So instead of focusing on physical libraries—or even physical books—we chose to focus our work with Libros Schmibros on stories. By bringing books and stories out of the library and into the neighborhood, we hoped that literacy and community engagement might build on one another in more imaginative ways. We devised a project that had two components—La Caja Mágica (the Magic Box) and La Hora Mágica (the Magic Hour)—aimed to expand the conventional notion of what a library could be by shifting the focus from books to storytelling. A small gathering telling stories becomes a performance: the sidewalk becomes a space of cultural production, changing the cultural practices of the neighborhood. Essentially, it becomes a library.

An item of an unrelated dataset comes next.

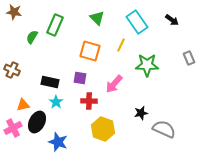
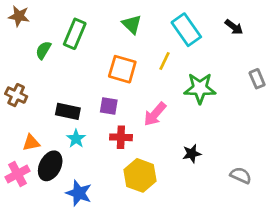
gray semicircle: (164, 129) -> (241, 175), moved, size x0.7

In Seeking Spatial Justice, Edward Soja introduces the idea of space as subject to forces that allow resources to be distributed unevenly and allow certain services to be granted only to the privileged.Literary injustice, therefore, describes forms of cultural, geographic, and social segregation that affect a community’s access to literary activities. In this sense, literary justice looks to break chains of inaccessibility and to empower community members by creating access funded by new paths of literary distribution.

Literary justice focuses on those places or social strata where access to literature has been diminished by economic or political decisions of the city. If “those who live in the city,” as Mark Purcell suggests, “contribute to the body of urban lived experience and lived space,”where does the experience of reading and storytelling fit into urban space? Claiming a space for books in the city is a way for a community to claim the right to be educated.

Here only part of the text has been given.